Elea mendengus, meskipun dadanya berdebar. "Cemburu? Tidak, aku hanya tidak ingin harus membereskan kekacauanmu nanti."
Darren terkekeh. “Ah, Elea, kau salah paham. Kau terdengar cemburu.”
Elea menggelengkan kepala dengan tegas. “Aku hanya ingin memastikan kau tidak membuat masalah di sini.

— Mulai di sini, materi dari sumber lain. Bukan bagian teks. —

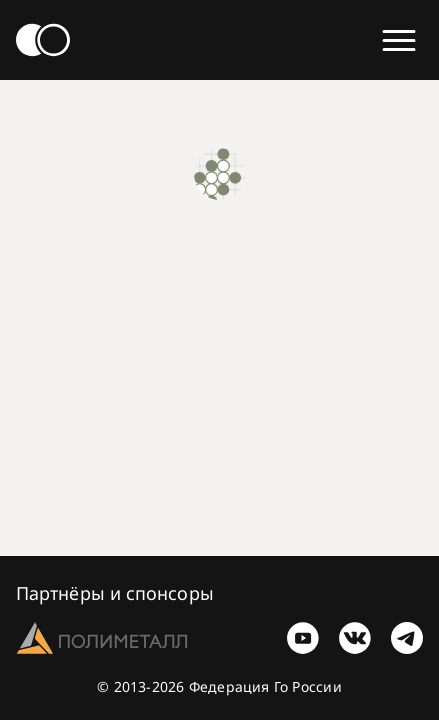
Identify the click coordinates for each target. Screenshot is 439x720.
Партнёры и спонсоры (115, 593)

Kalau kau terus bermain-main seperti ini, aku sendiri yang akan menghukummu.”
Darren mendekatkan dirinya ke meja Elea, mencondongkan tubuhnya sehingga wajah mereka hanya berjarak beberapa inci. “Menghukumku, ya? Kau tahu, ancamanmu itu tidak menakutkan sama sekali.”
Elea mundur sedikit, merasa gugup. Darren yang biasanya kekanakan terlihat berbeda kali ini. Matanya serius, senyumnya penuh keyakinan. Elea tiba-tiba merasa seperti tidak mengenali Darren.
“Dengar, Elea,” gumam Darren, suaranya rendah dan menggema di ruang kecil itu. “Aku memang lebih muda darimu, tapi aku tetaplah seorang pria normal, bukan anak kecil. Dan kalau kau mau mengancamku, kau harus melakukannya dengan lebih serius.”
Elea menelan ludah, gugup. Darren semakin mempersempit jarak, menyandarkan tangannya di meja, menjebak Elea di antara meja dan tubuhnya.
Untuk pertama kalinya, ia merasa Darren bukan hanya pria muda yang suka main-main. Ada aura lain di sana, pesona yang mendominasi. Ia mencoba mengalihkan pandangan, tapi tatapan Darren terlalu intens.
Darren melihat Elea menggigit bibir bawahnya, dan ia tersenyum. “Dan satu hal lagi,” Darren melanjutkan, matanya turun ke bibir Elea. “Jangan menggigit bibirmu seperti itu.”
“Kenapa?” Elea mencoba bersikap tegas, tetapi suaranya terdengar bergetar.
Darren tersenyum miring. “Atau aku akan menciummu.”
Kata-kata itu membuat Elea semakin gugup. Jantungnya berdebar, tapi ia menegakkan tubuhnya, mencoba terlihat tegar. “Jangan bermain-main, Darren,” katanya dengan suara yang tidak sekuat biasanya.
Namun, Darren hanya tertawa kecil, lalu mundur satu langkah, memberinya ruang. “Tenang saja,” katanya sambil berbalik, meninggalkannya dengan senyuman penuh misteri. "Aku hanya memastikan kau tahu bahwa aku bisa lebih dari sekadar pria kekanakan."
Elea terdiam. Dadanya berdesir, wajahnya memerah. Ia tidak tahu harus berkata apa, tetapi detik berikutnya, Darren kembali tersenyum seperti biasanya.
“Terima kasih untuk ancamannya, Elea. Itu membuat hariku lebih menarik,” katanya ringan, lalu berjalan pergi meninggalkan Elea yang masih terpaku di tempatnya.
Elea terdiam, merasakan kehadiran Darren masih membekas bahkan setelah ia pergi. “Pria itu benar-benar menyebalkan,” gumamnya pelan, tapi tak bisa menyembunyikan senyuman kecil di wajahnya.